Заслышав свист, во двор набрели и остальные закоперщики: Миха-братан, Николка и Петрик Трубаровы, двое с соседнего подворья и Пыхтя из дома через дорогу.
Ребята, наблюдая за голубями, разлеглись на кучерявой спорышевой муравке. Уже через полчаса стая дружно взмелькивала под самыми облаками, что порознь, белыми громадами, с ленцой тянули к северу. Отсюда, с дворового пустыря, на белом лучше виделись темноперые турмачи, на синих просветах белокрылые птицы были заметнее.
Заспорили о погоде. Толстяк Пыхтя уверял, что такой денек с просинью в облаках больше нравится голубям: летать не жарко, пригашенное солнце не слепит, не мешает среди множества крыш и дворов видеть свою голубятню.
- Ну да, сказал! - не согласился Серега. - Наоборот, турман не любит летать под тучками. Всегда старается сбросить лишнюю высоту.
- А чего ему сбрасывать-то?
- Сапсана остерегается. Когда небо ясное, турману вокруг себя все видно. Тогда он и летает в свое удовольствие. А за тучками сапсан может подобраться. От него летом не уйдешь: только камнем вниз. Бывает, голубь вовремя не вырулит и насмерть бьется о землю.
Ребята приумолкли: послышался отдаленный невнятный рокот.
- Гром, что ли? - предположил Пыхтя.
- Вроде не должно. Небо не грозовое. Если быть грозе - голубя с крыши не сгонишь, - авторитетно успокоил Серега.
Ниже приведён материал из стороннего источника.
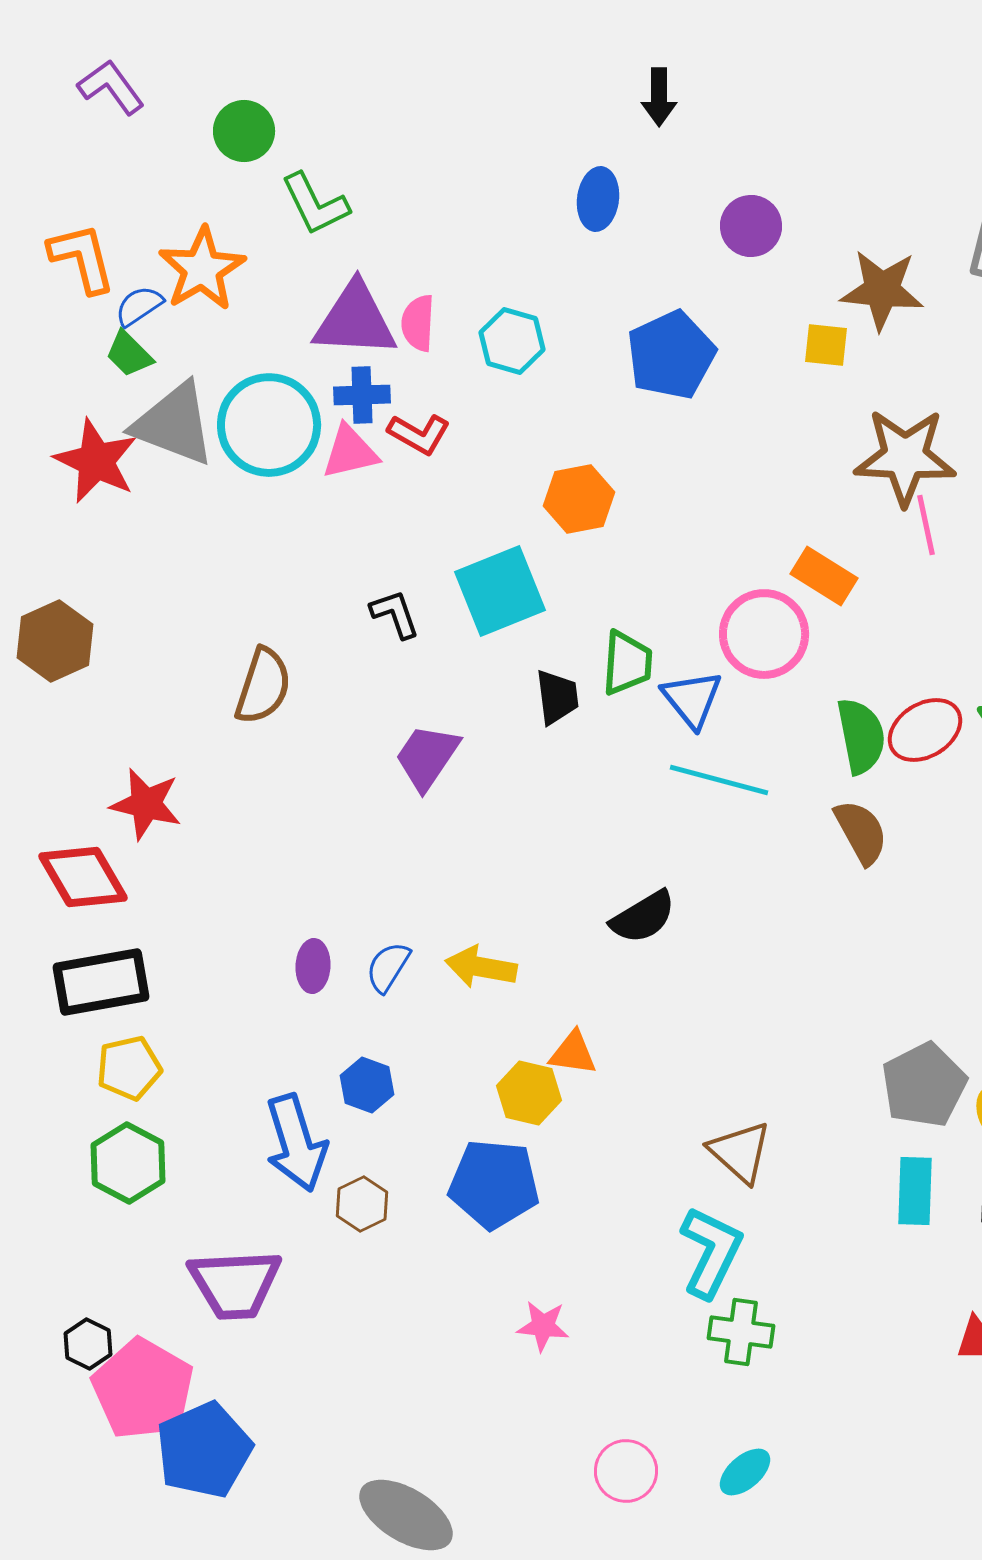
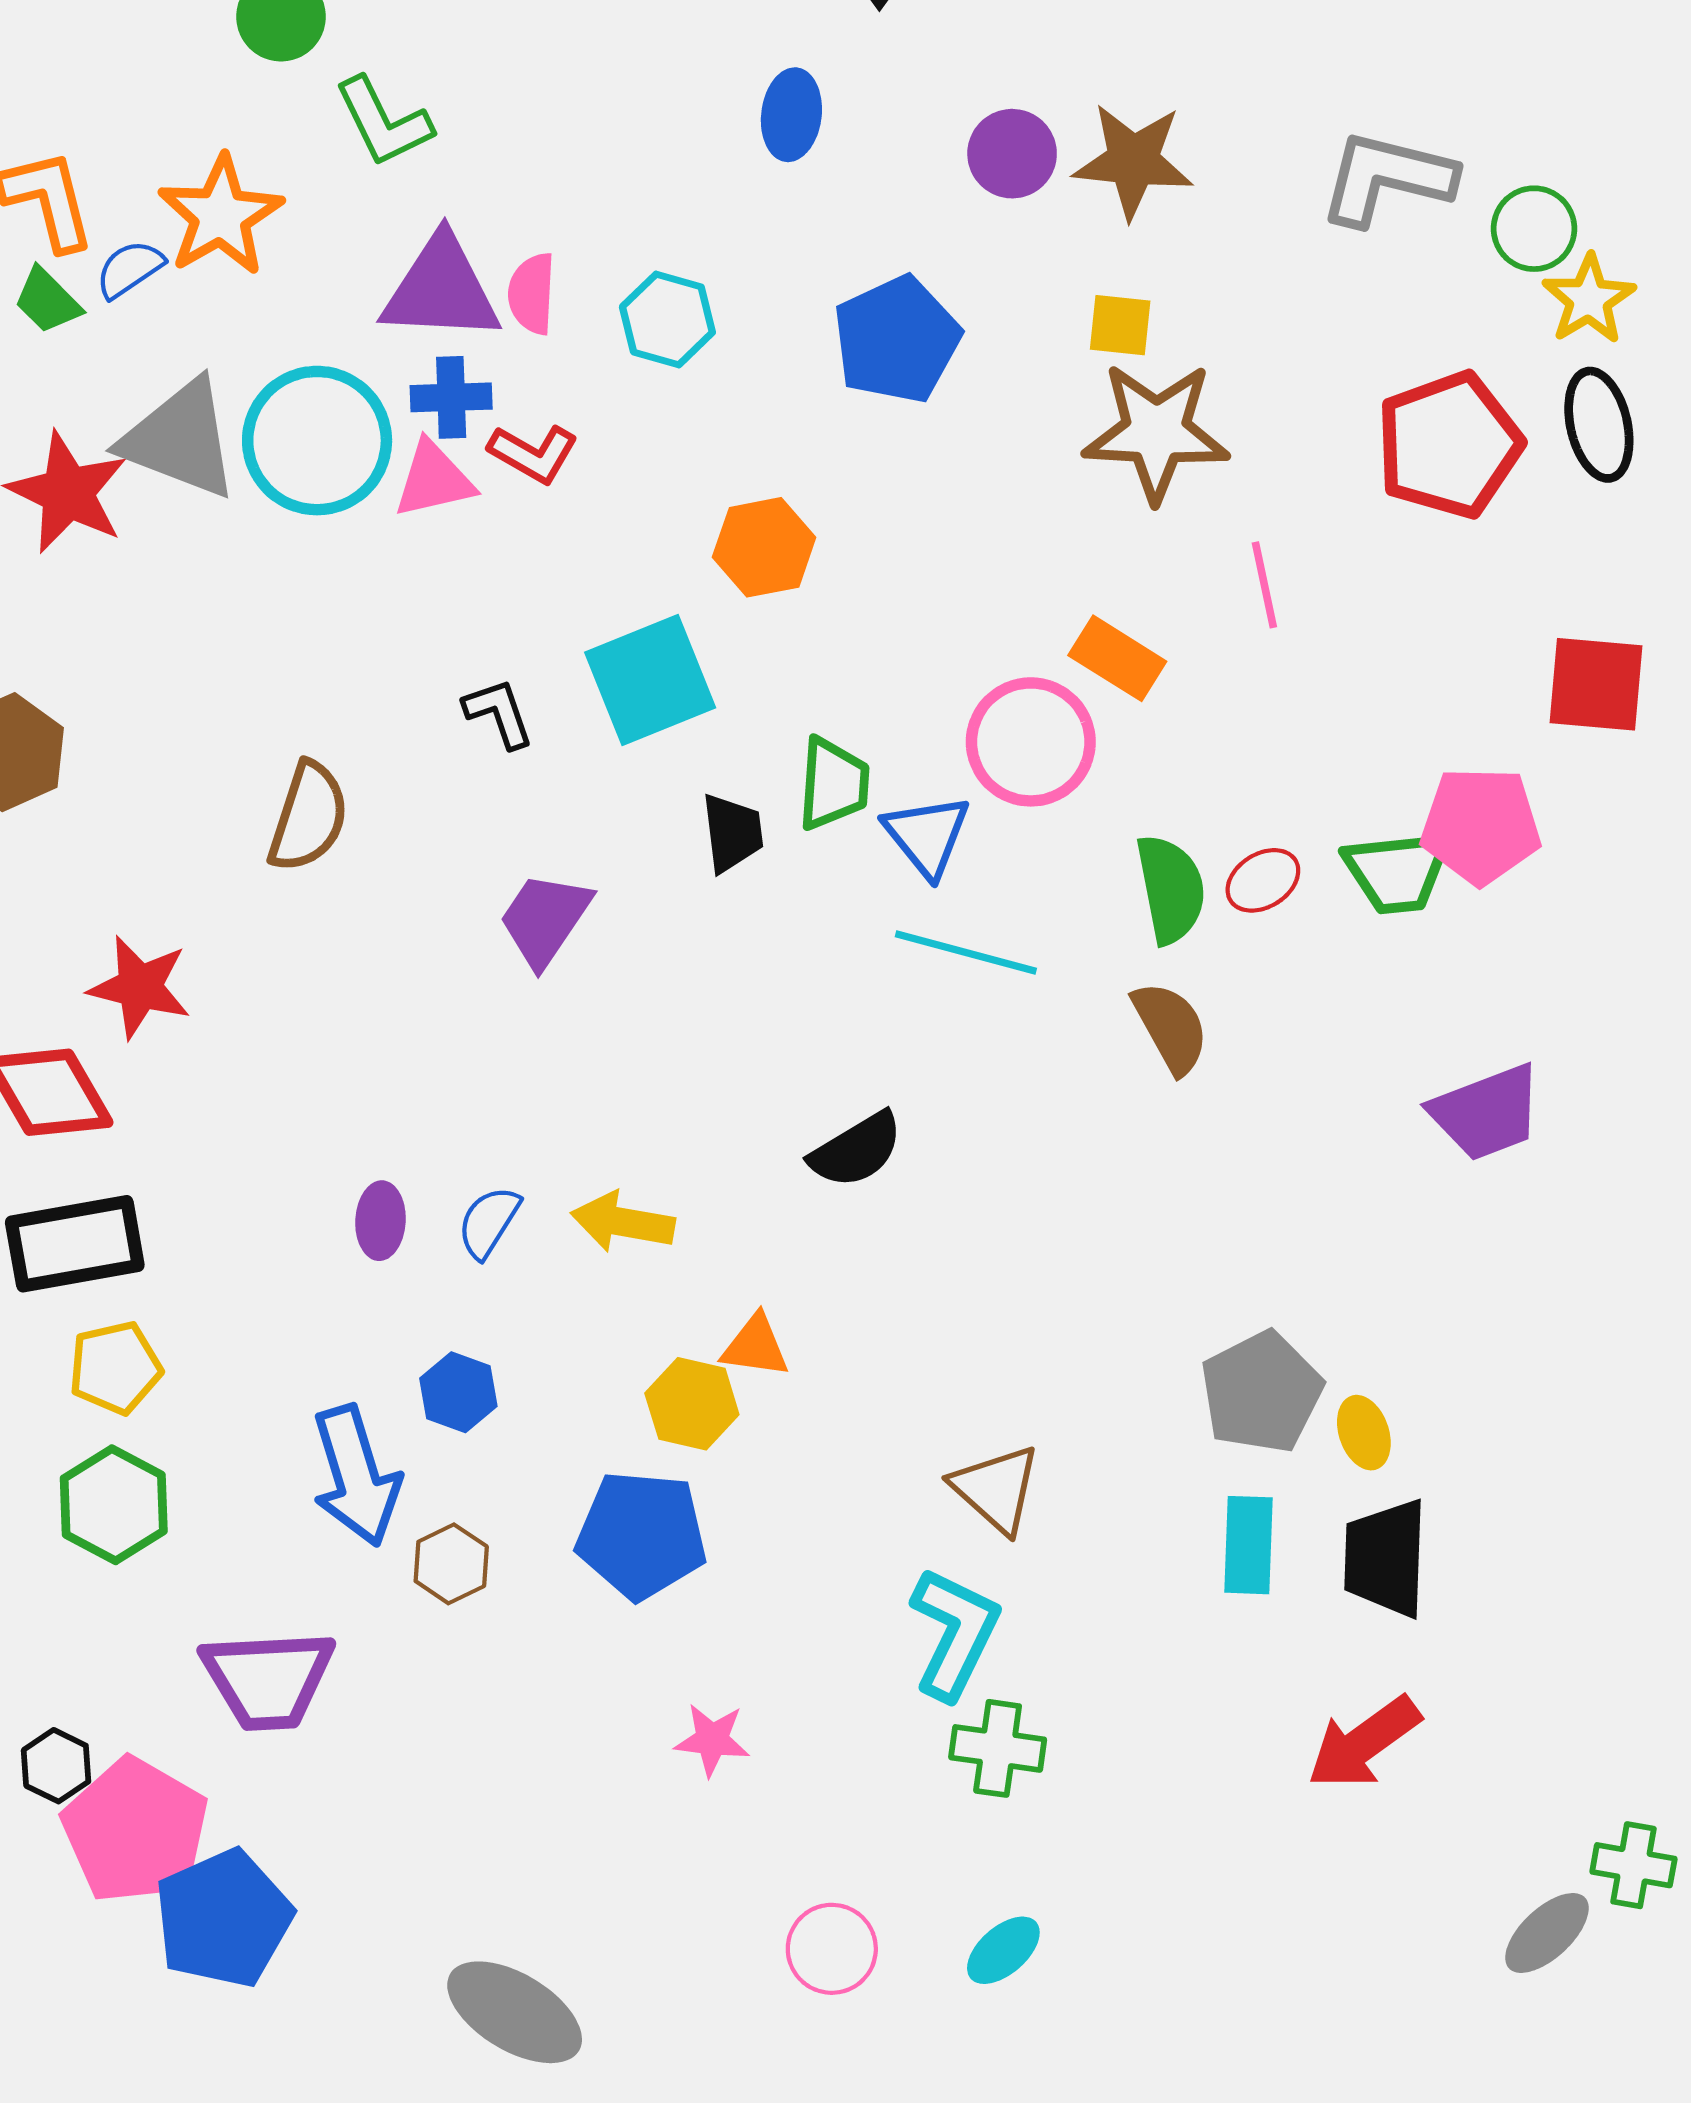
brown star: (882, 290) -> (1133, 161), moved
green trapezoid: (129, 354) -> (47, 301), moved
brown star: (905, 457) -> (1156, 432), moved
red ellipse: (925, 730) -> (1263, 880), size x0.7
Рокот быстро нарастал. Уже улавливались его глуховатые перепады, и, пока пацаны пытались определить, что это такое, из встрепанного верховыми ветрами одинокого облака вдруг вырвался самолет и несколько мгновений летел открыто, на виду у всего распростершегося под ним города. Он летел чуть в стороне и не так высоко, не выше пятисот метров, как раз на уровне Серегиной стаи, так что был четко виден весь его прогонистый профиль.